Ourselves and other workers [72] have shown that the NOD mouse is numerically deficient in the CD4+CD25+ T-cell population, suggesting a compromised ability to maintain a state of nonresponsiveness to self-antigens. Direct supplementation of the neonatal NOD mouse with three injections of 2×105 CD4+CD25+ T cells can significantly delay the onset of T1DM in this mouse model. Continued weekly administration of similar small numbers of CD4+CD25+ T cells results in failure to develop diabetes for as long as this treatment is continued. These data highlight the potential therapeutic value and the potency of these cells, and are compatible with the concept that the anti-TNF-induced increase in CD4+CD25+ T cells is the basis for the failure of anti-TNF-treated mice to develop diabetes.

Future studies

There is abundant evidence that the thymus of the NOD mouse displays significant anatomical abnormalities that are thought to be related to the T1DM disease process. The precise relationship is unknown. The NOD thymus exhibits giant perivascular spaces with abnormal retention of thymocytes and with premature signs of age-associated breakdown of the thymic epithelium [73-75]. To the extent that the NOD thymic architecture could influence the selection and ultimate trafficking of CD4+CD25+ T cells, it becomes important to understand the development of CD4+CD25+ T cells in the thymus. There is little to no information available in this area of study. There is no data available regarding the development of CD4+CD25+ T cells, and how TNF and/or anti-TNF may affect their development. These studies are currently under way.

Concluding remarks

The studies presented in this review, as well as a number of studies from the literature, make it clear that TNF-α and its receptors (TNFR1 and TNFR2), LTβ receptor and its LTα/β and LIGHT ligands, and the interaction of LIGHT with HVEM are all important regulators of the development and maintenance of structural integrity and function of the T cells in their interactions with other T cells, B cells and APCs in the development of the normal immune response and in the development of autoimmunity. Further understanding of the molecular basis for the downregulation of the immune response produced by pharmacological doses of TNF-α may lead to the development of new therapies to prevent the excessive stimulation of the immune system seen in TNF blockade, as occurs in RA.

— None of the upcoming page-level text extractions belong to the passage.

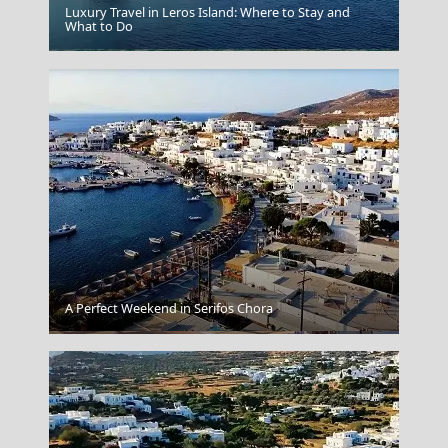
Luxury Travel in Leros Island: Where to Stay and
What to Do
Igoumenitsa
A Perfect Weekend in Serifos Chora
Agios Nikolaos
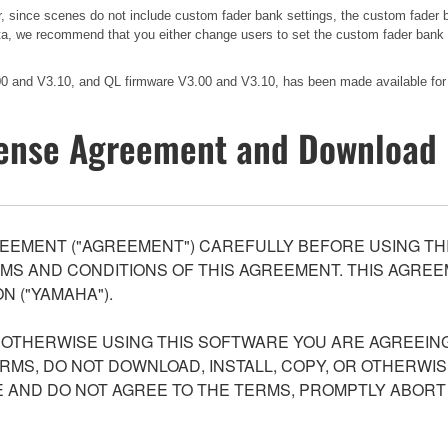
er, since scenes do not include custom fader bank settings, the custom fader
ata, we recommend that you either change users to set the custom fader bank to
.00 and V3.10, and QL firmware V3.00 and V3.10, has been made available for
ense Agreement and Download 
EEMENT ("AGREEMENT") CAREFULLY BEFORE USING THI
S AND CONDITIONS OF THIS AGREEMENT. THIS AGREEM
N ("YAMAHA").
R OTHERWISE USING THIS SOFTWARE YOU ARE AGREEING
ERMS, DO NOT DOWNLOAD, INSTALL, COPY, OR OTHERWIS
AND DO NOT AGREE TO THE TERMS, PROMPTLY ABORT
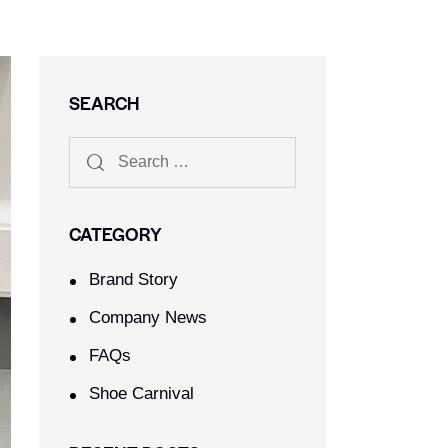
SEARCH
CATEGORY
Brand Story
Company News
FAQs
Shoe Carnival​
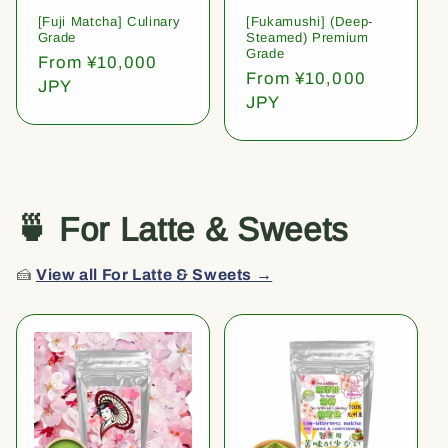
[Fuji Matcha] Culinary
[Fukamushi] (Deep-
Grade
Steamed) Premium
Grade
Regular
From ¥10,000
Regular
From ¥10,000
price
JPY
price
JPY
🍵 For Latte & Sweets
🍰
View all For Latte & Sweets →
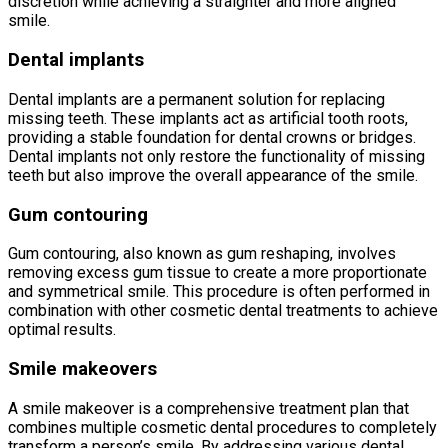
discretion while achieving a straighter and more aligned
smile.
Dental implants
Dental implants are a permanent solution for replacing
missing teeth. These implants act as artificial tooth roots,
providing a stable foundation for dental crowns or bridges.
Dental implants not only restore the functionality of missing
teeth but also improve the overall appearance of the smile.
Gum contouring
Gum contouring, also known as gum reshaping, involves
removing excess gum tissue to create a more proportionate
and symmetrical smile. This procedure is often performed in
combination with other cosmetic dental treatments to achieve
optimal results.
Smile makeovers
A smile makeover is a comprehensive treatment plan that
combines multiple cosmetic dental procedures to completely
transform a person’s smile. By addressing various dental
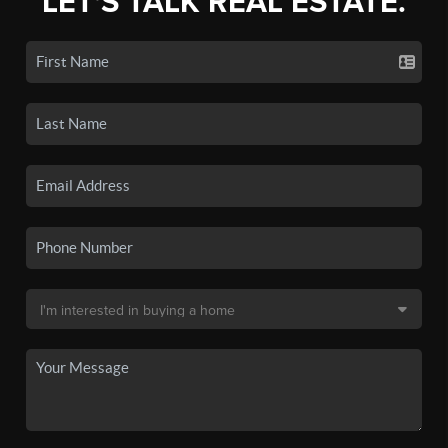
LET'S TALK REAL ESTATE.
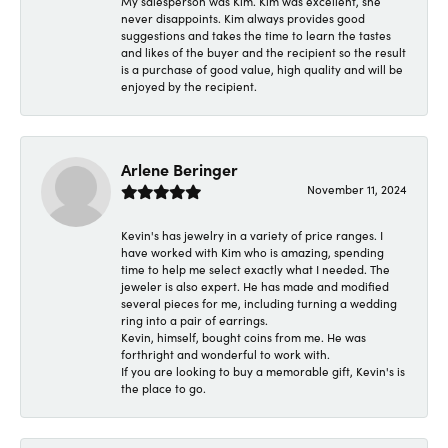
My salesperson was Kim. Kim was excellent, she
never disappoints. Kim always provides good
suggestions and takes the time to learn the tastes
and likes of the buyer and the recipient so the result
is a purchase of good value, high quality and will be
enjoyed by the recipient.
Arlene Beringer
November 11, 2024
Kevin's has jewelry in a variety of price ranges. I
have worked with Kim who is amazing, spending
time to help me select exactly what I needed. The
jeweler is also expert. He has made and modified
several pieces for me, including turning a wedding
ring into a pair of earrings.
Kevin, himself, bought coins from me. He was
forthright and wonderful to work with.
If you are looking to buy a memorable gift, Kevin's is
the place to go.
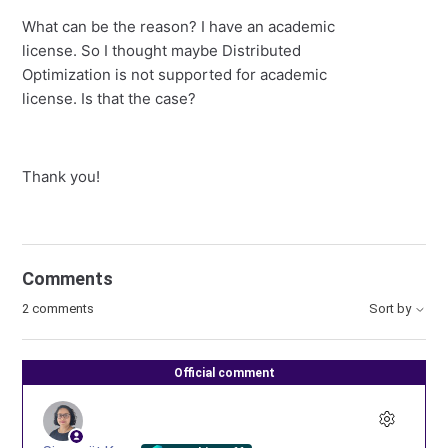
What can be the reason? I have an academic
license. So I thought maybe Distributed
Optimization is not supported for academic
license. Is that the case?
Thank you!
Comments
2 comments
Sort by
Official comment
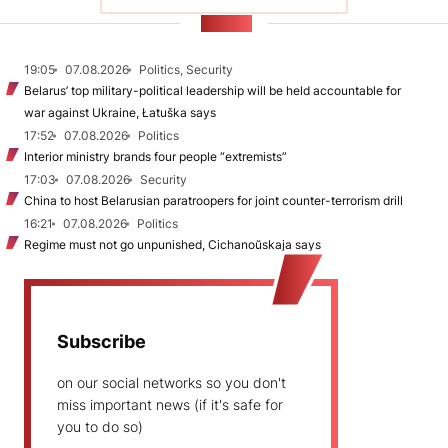
NEWS
19:05
07.08.2026
Politics, Security
Belarus’ top military-political leadership will be held accountable for
war against Ukraine, Łatuška says
17:52
07.08.2026
Politics
Interior ministry brands four people “extremists”
17:03
07.08.2026
Security
China to host Belarusian paratroopers for joint counter-terrorism drill
16:21
07.08.2026
Politics
Regime must not go unpunished, Cichanoŭskaja says
Subscribe
on our social networks so you don't
miss important news (if it's safe for
you to do so)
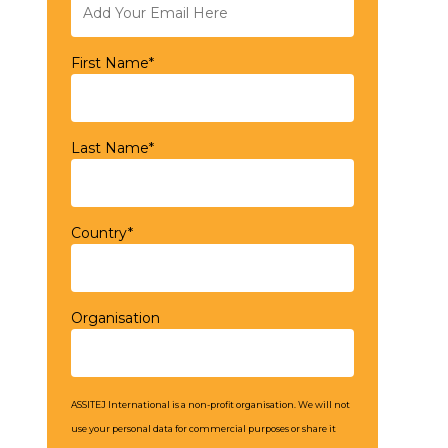
First Name*
Last Name*
Country*
Organisation
ASSITEJ International is a non-profit organisation. We will not
use your personal data for commercial purposes or share it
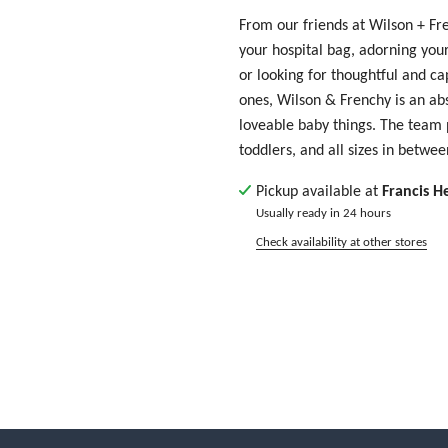
From our friends at Wilson + Fr
your hospital bag, adorning your
or looking for thoughtful and cap
ones, Wilson & Frenchy is an abs
loveable baby things. The team
toddlers, and all sizes in betwe
Pickup available at
Francis H
Usually ready in 24 hours
Check availability at other stores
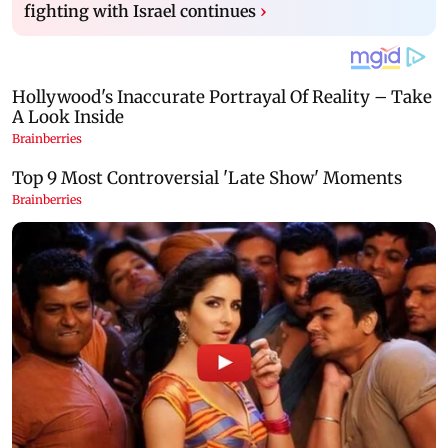
fighting with Israel continues
›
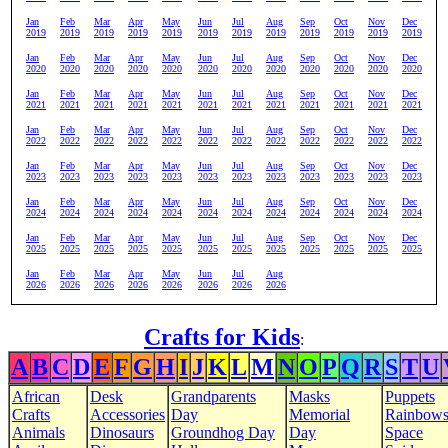
Jan
Feb
Mar
Apr
May
Jun
Jul
Aug
Sep
Oct
Nov
Dec
2019
2019
2019
2019
2019
2019
2019
2019
2019
2019
2019
2019
Jan
Feb
Mar
Apr
May
Jun
Jul
Aug
Sep
Oct
Nov
Dec
2020
2020
2020
2020
2020
2020
2020
2020
2020
2020
2020
2020
Jan
Feb
Mar
Apr
May
Jun
Jul
Aug
Sep
Oct
Nov
Dec
2021
2021
2021
2021
2021
2021
2021
2021
2021
2021
2021
2021
Jan
Feb
Mar
Apr
May
Jun
Jul
Aug
Sep
Oct
Nov
Dec
2022
2022
2022
2022
2022
2022
2022
2022
2022
2022
2022
2022
Jan
Feb
Mar
Apr
May
Jun
Jul
Aug
Sep
Oct
Nov
Dec
2023
2023
2023
2023
2023
2023
2023
2023
2023
2023
2023
2023
Jan
Feb
Mar
Apr
May
Jun
Jul
Aug
Sep
Oct
Nov
Dec
2024
2024
2024
2024
2024
2024
2024
2024
2024
2024
2024
2024
Jan
Feb
Mar
Apr
May
Jun
Jul
Aug
Sep
Oct
Nov
Dec
2025
2025
2025
2025
2025
2025
2025
2025
2025
2025
2025
2025
Jan
Feb
Mar
Apr
May
Jun
Jul
Aug
2026
2026
2026
2026
2026
2026
2026
2026
Crafts for Kids
:
A
B
C
D
E
F
G
H
I
J
K
L
M
N
O
P
Q
R
S
T
U
African
Desk
Grandparents
Masks
Puppets
Crafts
Accessories
Day
Memorial
Rainbow
Animals
Dinosaurs
Groundhog Day
Day
Space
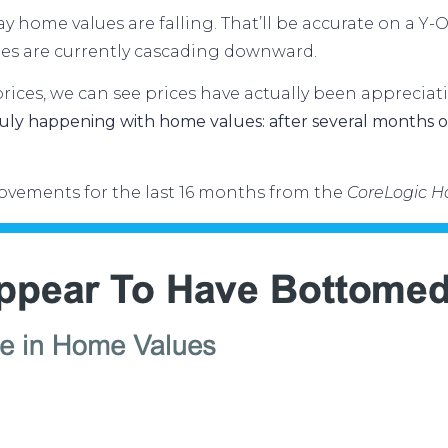
 say home
values are falling
. That’ll be accurate on a Y-
es are currently cascading downward.
ices, we can see prices have actually been appreciati
ly happening with home values: after several months of
vements for the last 16 months from the
CoreLogic H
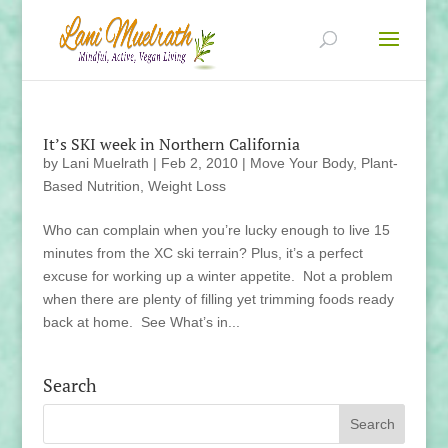
It’s SKI week in Northern California
by
Lani Muelrath
|
Feb 2, 2010
|
Move Your Body
,
Plant-
Based Nutrition
,
Weight Loss
Who can complain when you’re lucky enough to live 15
minutes from the XC ski terrain? Plus, it’s a perfect
excuse for working up a winter appetite. Not a problem
when there are plenty of filling yet trimming foods ready
back at home. See What’s in...
Search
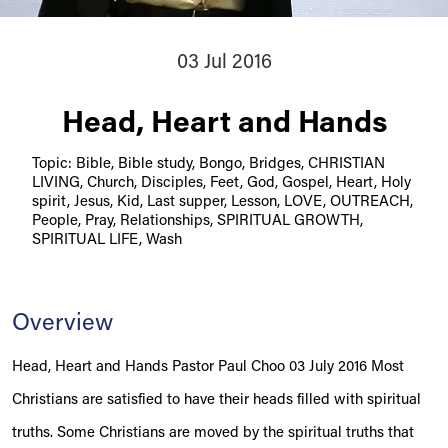
03 Jul 2016
Head, Heart and Hands
Topic: Bible, Bible study, Bongo, Bridges, CHRISTIAN
LIVING, Church, Disciples, Feet, God, Gospel, Heart, Holy
spirit, Jesus, Kid, Last supper, Lesson, LOVE, OUTREACH,
People, Pray, Relationships, SPIRITUAL GROWTH,
SPIRITUAL LIFE, Wash
Overview
Head, Heart and Hands Pastor Paul Choo 03 July 2016 Most
Christians are satisfied to have their heads filled with spiritual
truths. Some Christians are moved by the spiritual truths that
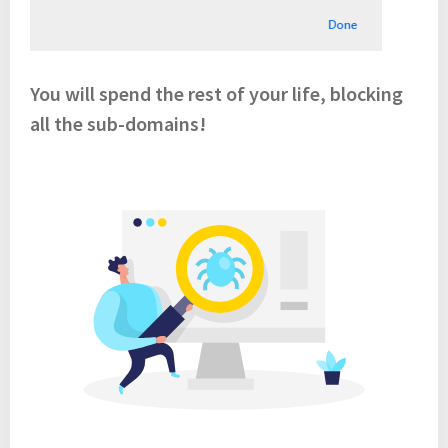
You will spend the rest of your life, blocking
all the sub-domains!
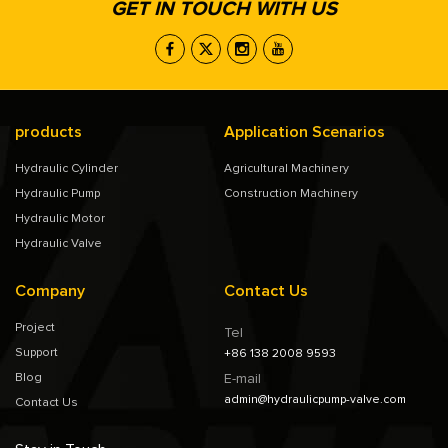
GET IN TOUCH WITH US
products
Application Scenarios
Hydraulic Cylinder
Agricultural Machinery
Hydraulic Pump
Construction Machinery
Hydraulic Motor
Hydraulic Valve
Company
Contact Us
Project
Tel
Support
+86 138 2008 9593
Blog
E-mail
admin@hydraulicpump-valve.com
Contact Us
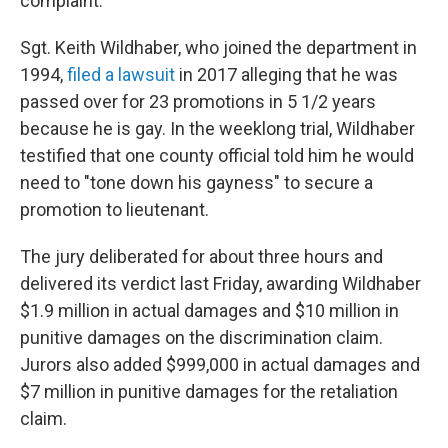
complaint.
Sgt. Keith Wildhaber, who joined the department in
1994,
filed a lawsuit
in 2017 alleging that he was
passed over for 23 promotions in 5 1/2 years
because he is gay. In the weeklong trial, Wildhaber
testified that one county official told him he would
need to "tone down his gayness" to secure a
promotion to lieutenant.
The jury deliberated for about three hours and
delivered its verdict last Friday, awarding Wildhaber
$1.9 million in actual damages and $10 million in
punitive damages on the discrimination claim.
Jurors also added $999,000 in actual damages and
$7 million in punitive damages for the retaliation
claim.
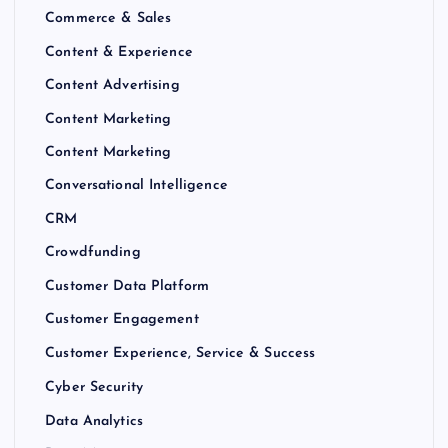
Commerce & Sales
Content & Experience
Content Advertising
Content Marketing
Content Marketing
Conversational Intelligence
CRM
Crowdfunding
Customer Data Platform
Customer Engagement
Customer Experience, Service & Success
Cyber Security
Data Analytics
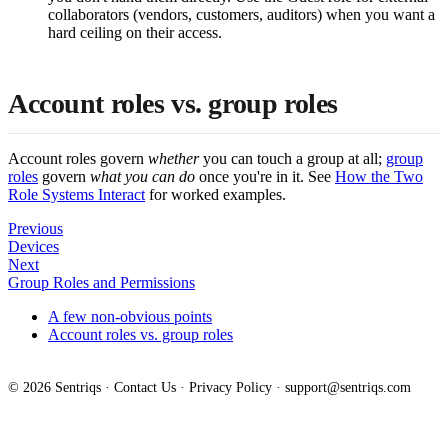
collaborators (vendors, customers, auditors) when you want a
hard ceiling on their access.
Account roles vs. group roles
Account roles govern
whether
you can touch a group at all;
group
roles
govern
what you can do
once you're in it. See
How the Two
Role Systems Interact
for worked examples.
Previous
Devices
Next
Group Roles and Permissions
A few non-obvious points
Account roles vs. group roles
© 2026 Sentriqs ·
Contact Us
·
Privacy Policy
·
support@sentriqs.com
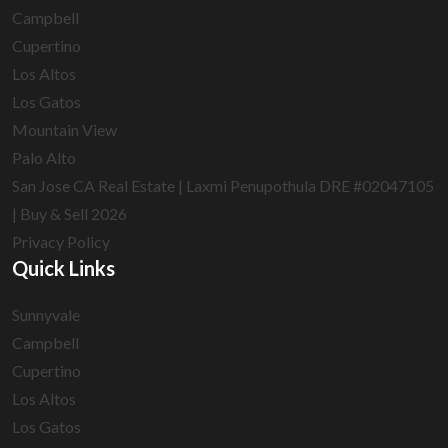
Campbell
Cupertino
Los Altos
Los Gatos
Mountain View
Palo Alto
San Jose CA Real Estate | Laxmi Penupothula DRE #02047105
| Buy & Sell 2026
Privacy Policy
Quick Links
Sunnyvale
Campbell
Cupertino
Los Altos
Los Gatos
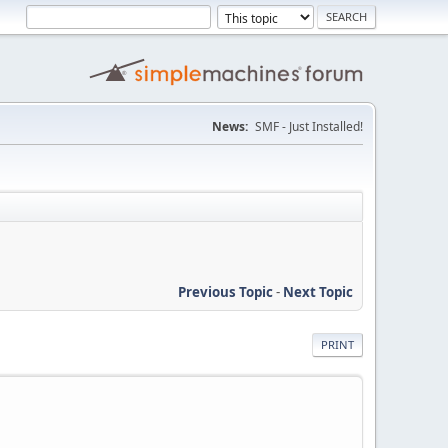
News:
SMF - Just Installed!
Previous Topic
-
Next Topic
PRINT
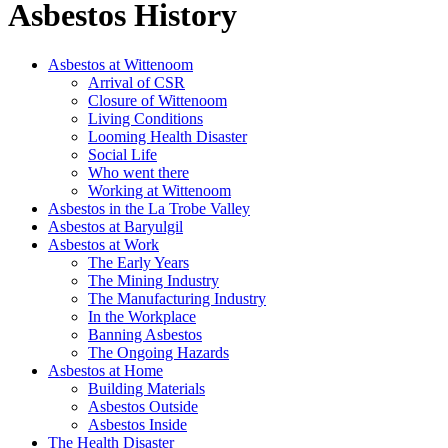
Asbestos History
Asbestos at Wittenoom
Arrival of CSR
Closure of Wittenoom
Living Conditions
Looming Health Disaster
Social Life
Who went there
Working at Wittenoom
Asbestos in the La Trobe Valley
Asbestos at Baryulgil
Asbestos at Work
The Early Years
The Mining Industry
The Manufacturing Industry
In the Workplace
Banning Asbestos
The Ongoing Hazards
Asbestos at Home
Building Materials
Asbestos Outside
Asbestos Inside
The Health Disaster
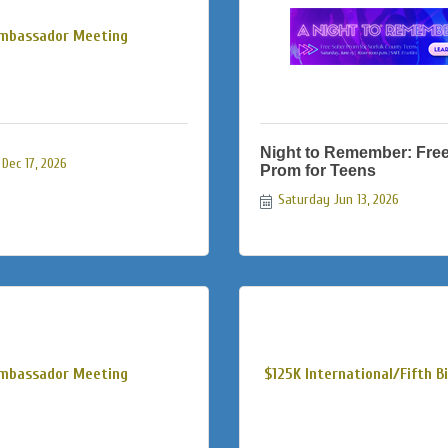
mbassador Meeting
Night to Remember: Fre
Dec 17, 2026
Prom for Teens
Saturday Jun 13, 2026
mbassador Meeting
$125K International/Fifth Bio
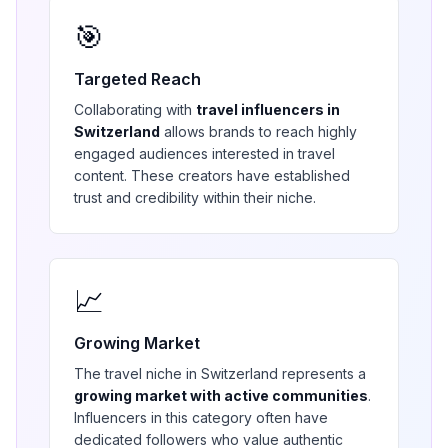
🎯
Targeted Reach
Collaborating with
travel
influencers in
Switzerland
allows brands to reach highly
engaged audiences interested in
travel
content. These creators have established
trust and credibility within their niche.
📈
Growing Market
The
travel
niche in
Switzerland
represents a
growing market with active communities
.
Influencers in this category often have
dedicated followers who value authentic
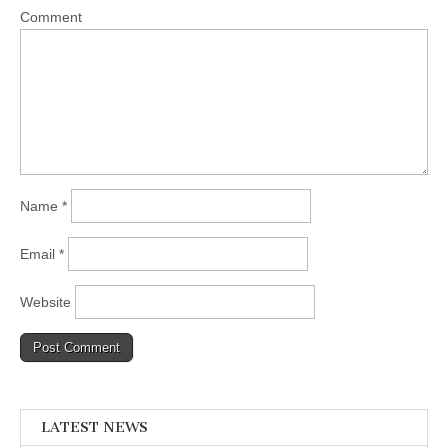
Comment
Name
*
Email
*
Website
LATEST NEWS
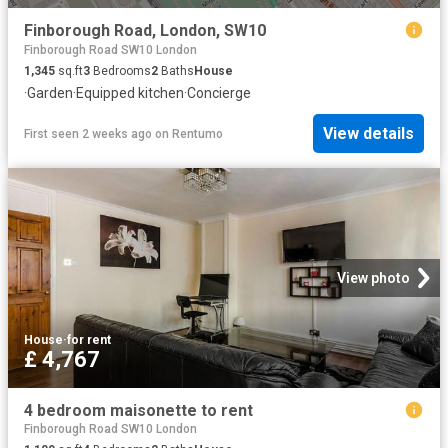
Finborough Road, London, SW10
Finborough Road SW10 London
1,345
sq.ft
3
Bedrooms
2
Baths
House
·
Garden
·
Equipped kitchen
·
Concierge
View details
First seen 2 weeks ago
on
Rentumo
View photo
House
·
for rent
£ 4,767
4 bedroom maisonette to rent
Finborough Road SW10 London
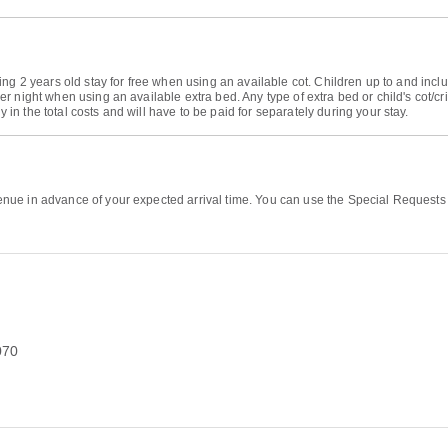
ng 2 years old stay for free when using an available cot. Children up to and inclu
r night when using an available extra bed. Any type of extra bed or child's cot/c
 the total costs and will have to be paid for separately during your stay.
ue in advance of your expected arrival time. You can use the Special Requests b
070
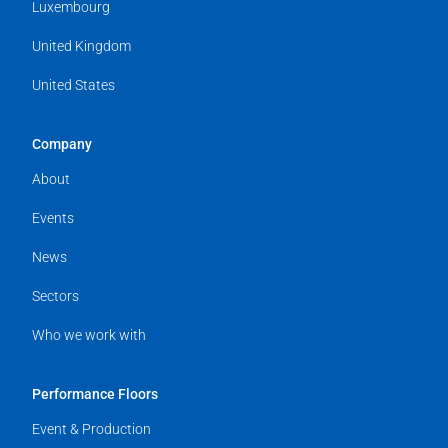
Luxembourg
United Kingdom
United States
Company
About
Events
News
Sectors
Who we work with
Performance Floors
Event & Production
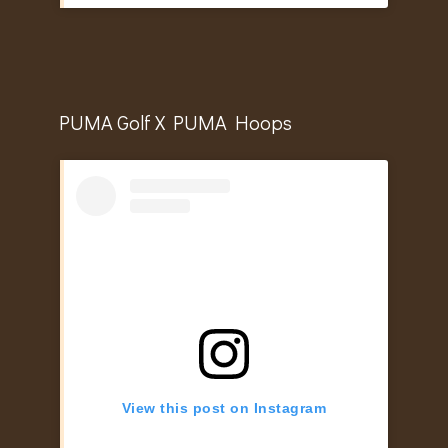
PUMA Golf X PUMA Hoops
View this post on Instagram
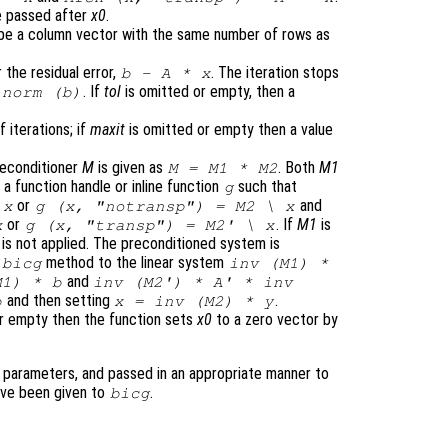
 passed after
x0
.
t be a column vector with the same number of rows as
 the residual error,
. The iteration stops
b
-
A
*
x
. If
tol
is omitted or empty, then a
norm (
b
)
iterations; if
maxit
is omitted or empty then a value
reconditioner
M
is given as
. Both
M1
M
=
M1
*
M2
a function handle or inline function
such that
g
or
and
\
x
g (
x
, "notransp") =
M2
\
x
or
. If
M1
is
x
g (
x
, "transp") =
M2
' \
x
 is not applied. The preconditioned system is
e
method to the linear system
bicg
inv (
M1
) *
and
M1
) *
b
inv (
M2'
) * A' * inv
and then setting
.
b
x
= inv (
M2
) *
y
r empty then the function sets
x0
to a zero vector by
 parameters, and passed in an appropriate manner to
have been given to
.
bicg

Furthermore, a detailed understanding of the effects of soluble LTβ receptor and soluble HVEM receptor on the function of T cells, and the interaction of T cells with other T cells and with APCs in the white pulp of the spleen and the developing follicles in the lymph nodes, may lead to relatively nontoxic methods for downregulating the autoimmune response in diseases such as T1DM, where individuals at risk in the prediabetic stage can be identified and subjected to this kind of blocking therapy.

Glossary of terms

BLC = B lymphocyte chemoattractant; CMV = cytomegalovirus; FDC = follicular dendritic cell; HVEM = herpes virus entry mediator; IRS-1 = insulin receptor substrate-1; LTα/β = lymphotoxin α/β (α2β1, aα1β2); LTβ R-Fc = the extra cellular domain of LTα/β coupled to the Fc fragment of IgG as a fusion protein; NOD = nonobese diabetic; T1DM = type 1 diabetes, juvenile onset, insulin-dependent diabetes mellitus, due to insulin deficiency; TNFR1 = tumor necrosis factor receptor 1 (55 kb); TNFR2 = tumor necrosis factor receptor 2 (75 kb).